Page images and extracted text:
════════════════
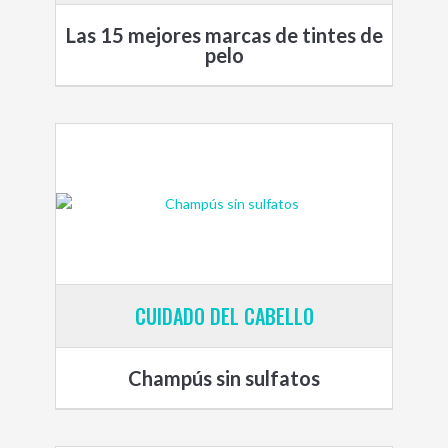
Las 15 mejores marcas de tintes de
pelo
CUIDADO DEL CABELLO
Champús sin sulfatos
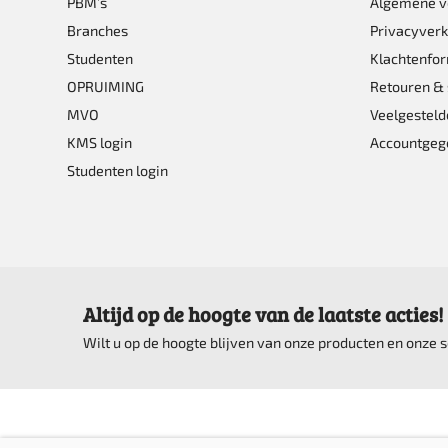
PBM’s
Algemene 
worden
Branches
Privacyverk
op
Studenten
Klachtenfor
de
OPRUIMING
Retouren & 
product
MVO
Veelgesteld
KMS login
Accountgeg
Studenten login
Altijd op de hoogte van de laatste acties!
Wilt u op de hoogte blijven van onze producten en onze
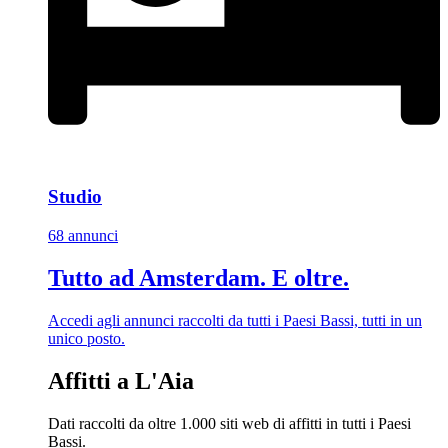
Studio
68 annunci
Tutto ad Amsterdam. E oltre.
Accedi agli annunci raccolti da tutti i Paesi Bassi, tutti in un
unico posto.
Affitti a L'Aia
Dati raccolti da oltre 1.000 siti web di affitti in tutti i Paesi
Bassi.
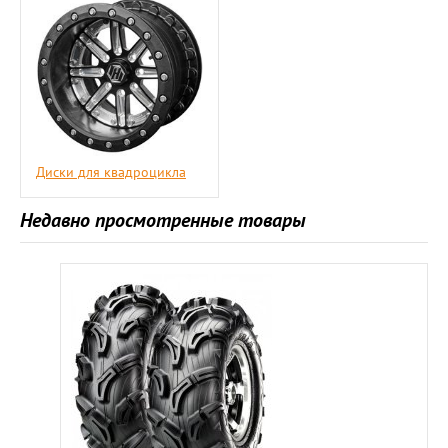
Диски для квадроцикла
Недавно просмотренные товары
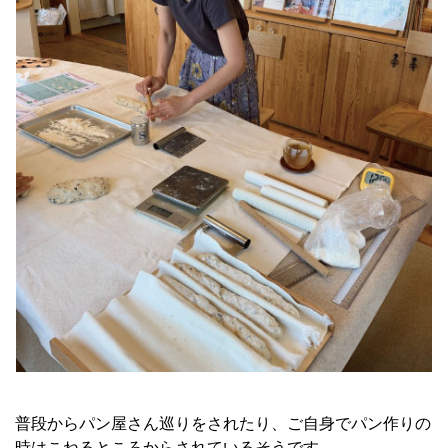
普段からパン屋さん巡りをされたり、ご自身でパン作りの
時はこねるところからされているそうです。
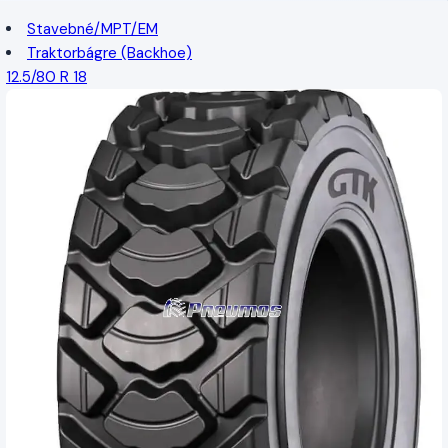
Stavebné/MPT/EM
Traktorbágre (Backhoe)
12.5/80 R 18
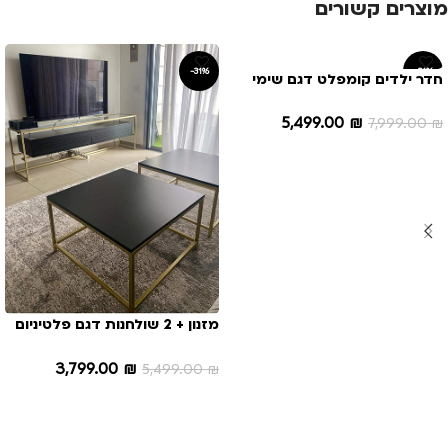
מוצרים קשורים
-31%
-31%
חדר ילדים קומפלט דגם שימי
5,499.00
₪
7,999.00
₪
הוספה לסל
מזנון + 2 שולחנות דגם פלטיניום
אפוקסי בשילוב ברזל
3,799.00
₪
5,499.00
₪
הוספה לסל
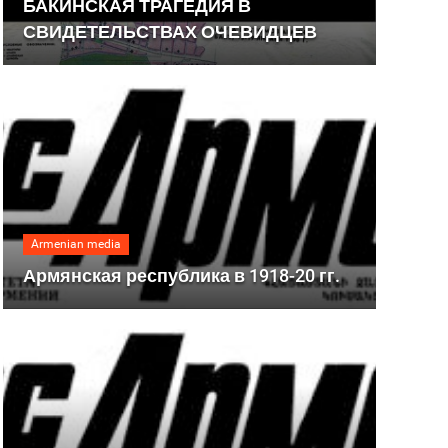
БАКИНСКАЯ ТРАГЕДИЯ В
СВИДЕТЕЛЬСТВАХ ОЧЕВИДЦЕВ
Armenian media
Армянская республика в 1918-20 гг.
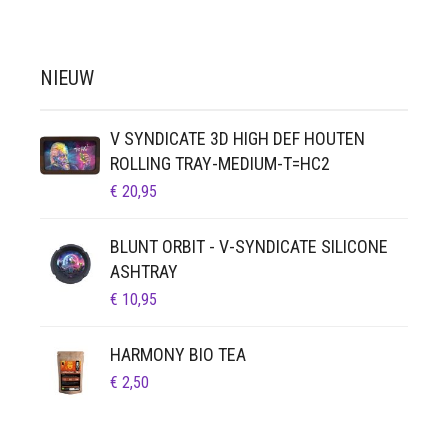
NIEUW
V SYNDICATE 3D HIGH DEF HOUTEN
ROLLING TRAY-MEDIUM-T=HC2
€
20,95
BLUNT ORBIT - V-SYNDICATE SILICONE
ASHTRAY
€
10,95
HARMONY BIO TEA
€
2,50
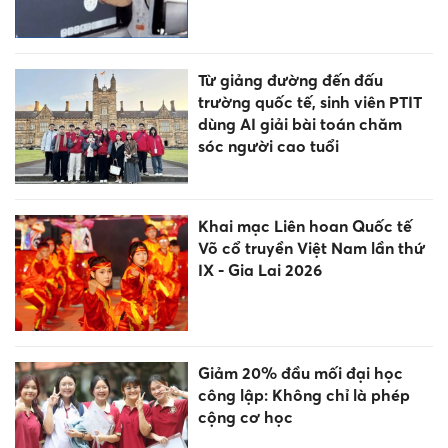
Từ giảng đường đến đấu
trường quốc tế, sinh viên PTIT
dùng AI giải bài toán chăm
sóc người cao tuổi
Khai mạc Liên hoan Quốc tế
Võ cổ truyền Việt Nam lần thứ
IX - Gia Lai 2026
Giảm 20% đầu mối đại học
công lập: Không chỉ là phép
cộng cơ học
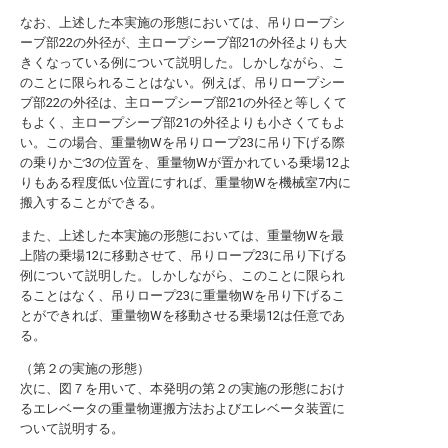
なお、上述した本実施の形態においては、吊りロープシ
ーブ部22の外径が、主ロープシーブ部21の外径よりも大
きくなっている例について説明した。しかしながら、こ
のことに限られることはない。例えば、吊りロープシー
ブ部22の外径は、主ロープシーブ部21の外径と等しくて
もよく、主ロープシーブ部21の外径よりも小さくてもよ
い。この場合、重量物Wを吊りロープ23に吊り下げる際
の乗りかご3の位置を、重量物Wが置かれている乗場12よ
りもある程度低い位置にすれば、重量物Wを機械室7内に
搬入することができる。
また、上述した本実施の形態においては、重量物Wを最
上階の乗場12に移動させて、吊りロープ23に吊り下げる
例について説明した。しかしながら、このことに限られ
ることはなく、吊りロープ23に重量物Wを吊り下げるこ
とができれば、重量物Wを移動させる乗場12は任意であ
る。
（第２の実施の形態）
次に、図７を用いて、本発明の第２の実施の形態におけ
るエレベータの重量物運搬方法およびエレベータ装置に
ついて説明する。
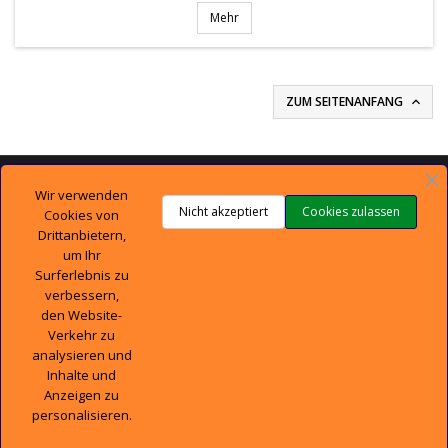
Mehr
ZUM SEITENANFANG


TECHNISCHER SUPPORT
Wir verwenden
Nicht akzeptiert
Cookies zulassen
Cookies von

UNTERNEHMEN
Drittanbietern,
um Ihr
Surferlebnis zu

IHR KONTO
verbessern,
den Website-

CONTACT
Verkehr zu
analysieren und
Inhalte und
Anzeigen zu
personalisieren.
© Copyright 2026 DieTeileshop. All Rights Reserved.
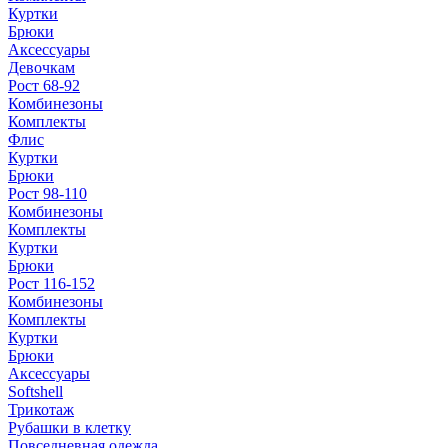
Куртки
Брюки
Аксессуары
Девочкам
Рост 68-92
Комбинезоны
Комплекты
Флис
Куртки
Брюки
Рост 98-110
Комбинезоны
Комплекты
Куртки
Брюки
Рост 116-152
Комбинезоны
Комплекты
Куртки
Брюки
Аксессуары
Softshell
Трикотаж
Рубашки в клетку
Повседневная одежда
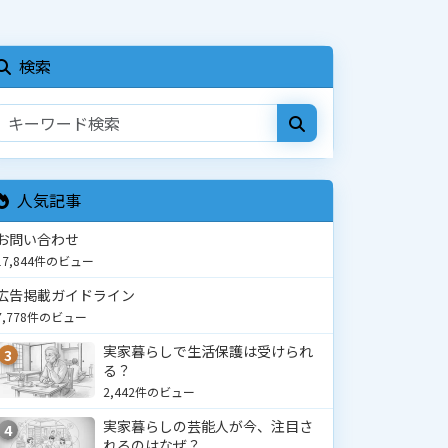
検索
人気記事
お問い合わせ
17,844件のビュー
広告掲載ガイドライン
7,778件のビュー
実家暮らしで生活保護は受けられ
3
る？
2,442件のビュー
実家暮らしの芸能人が今、注目さ
4
れるのはなぜ？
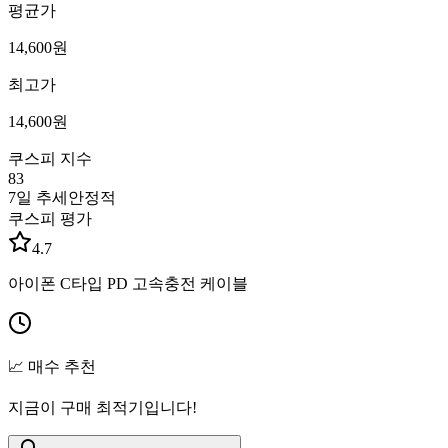
평균가
14,600
원
최고가
14,600
원
쿠스피 지수
83
7일 추세
안정적
쿠스피 평가
4.7
아이폰 C타입 PD 고속충전 케이블
📈 매수 추천
지금이 구매 최적기입니다!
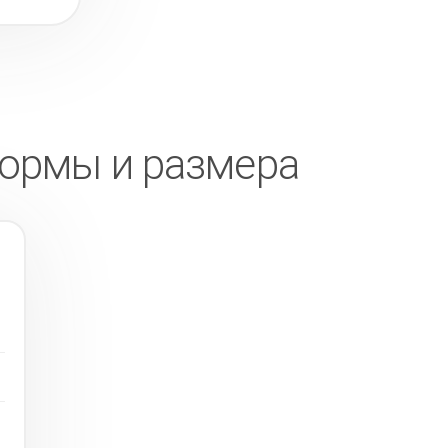
формы и размера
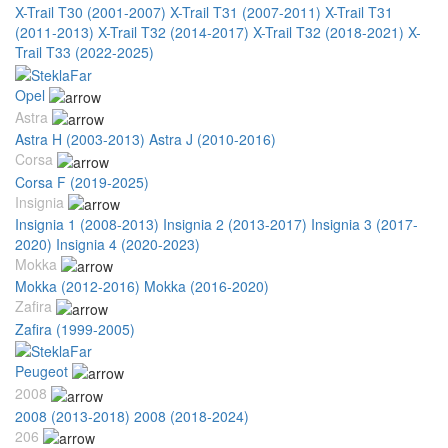
X-Trail T30 (2001-2007)
X-Trail T31 (2007-2011)
X-Trail T31
(2011-2013)
X-Trail T32 (2014-2017)
X-Trail T32 (2018-2021)
X-
Trail T33 (2022-2025)
Opel
Astra
Astra H (2003-2013)
Astra J (2010-2016)
Corsa
Corsa F (2019-2025)
Insignia
Insignia 1 (2008-2013)
Insignia 2 (2013-2017)
Insignia 3 (2017-
2020)
Insignia 4 (2020-2023)
Mokka
Mokka (2012-2016)
Mokka (2016-2020)
Zafira
Zafira (1999-2005)
Peugeot
2008
2008 (2013-2018)
2008 (2018-2024)
206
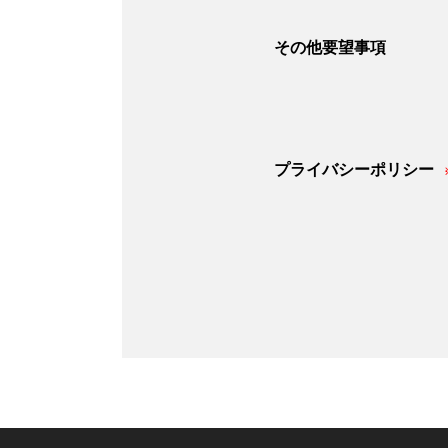
その他要望事項
プライバシーポリシー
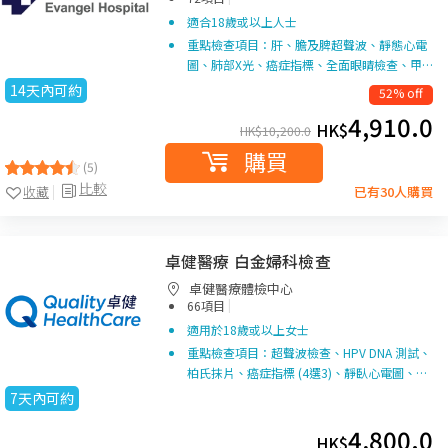
適合18歲或以上人士
重點檢查項目：肝、膽及脾超聲波、靜態心電
圖、肺部X光、癌症指標、全面眼睛檢查、甲…
14天內可約
52% off
4,910.0
HK$
HK$
10,200.0
購買
(5)
比較
收藏
已有30人購買
卓健醫療 白金婦科檢查
卓健醫療體檢中心
|
66項目
適用於18歲或以上女士
重點檢查項目：超聲波檢查、HPV DNA 測試、
柏氏抹片、癌症指標 (4選3)、靜臥心電圖、…
7天內可約
4,800.0
HK$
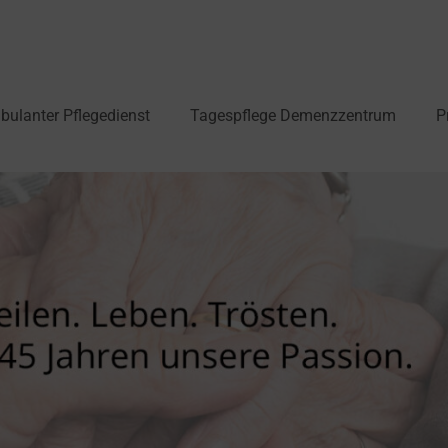
ulanter Pflegedienst
Tagespflege Demenzzentrum
P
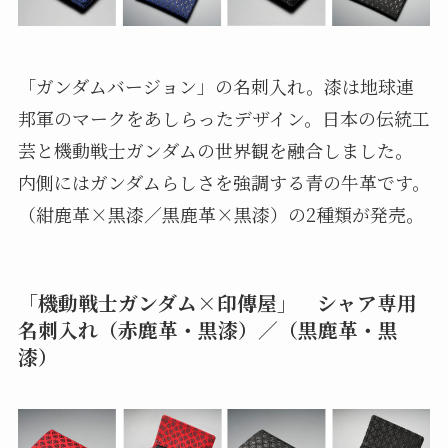
「ガンダムバージョン」の名刺入れ。漆は地球連
邦軍のマークをあしらったデザイン。日本の伝統工
芸と機動戦士ガンダムの世界観を融合しました。
内側にはガンダムらしさを強調する青の牛革です。
（紺鹿革×黒漆／黒鹿革×黒漆）の2種類が発売。
「機動戦士ガンダム×印傳屋」 シャア専用
名刺入れ（赤鹿革・黒漆）／（黒鹿革・黒
漆）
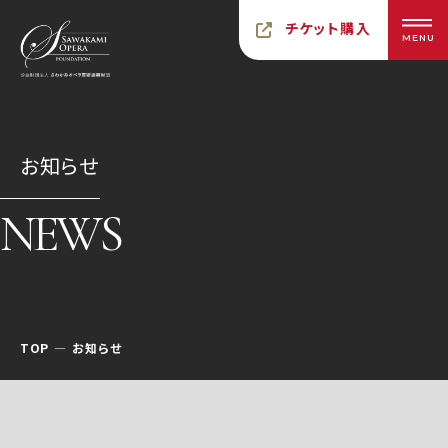
チケット購入
MENU
お知らせ
NEWS
TOP
お知らせ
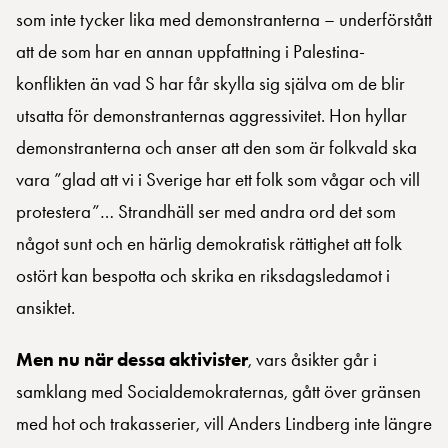
som inte tycker lika med demonstranterna – underförstått
att de som har en annan uppfattning i Palestina-
konflikten än vad S har får skylla sig själva om de blir
utsatta för demonstranternas aggressivitet. Hon hyllar
demonstranterna och anser att den som är folkvald ska
vara ”glad att vi i Sverige har ett folk som vågar och vill
protestera”… Strandhäll ser med andra ord det som
något sunt och en härlig demokratisk rättighet att folk
ostört kan bespotta och skrika en riksdagsledamot i
ansiktet.
Men nu när dessa aktivister
, vars åsikter går i
samklang med Socialdemokraternas, gått över gränsen
med hot och trakasserier, vill Anders Lindberg inte längre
════════════════
Task instructions:
Gather each line in the entries above where the string "annunci" is found.

Response:
68 annunci
Accedi agli annunci raccolti da tutti i Paesi Bassi, tutti in un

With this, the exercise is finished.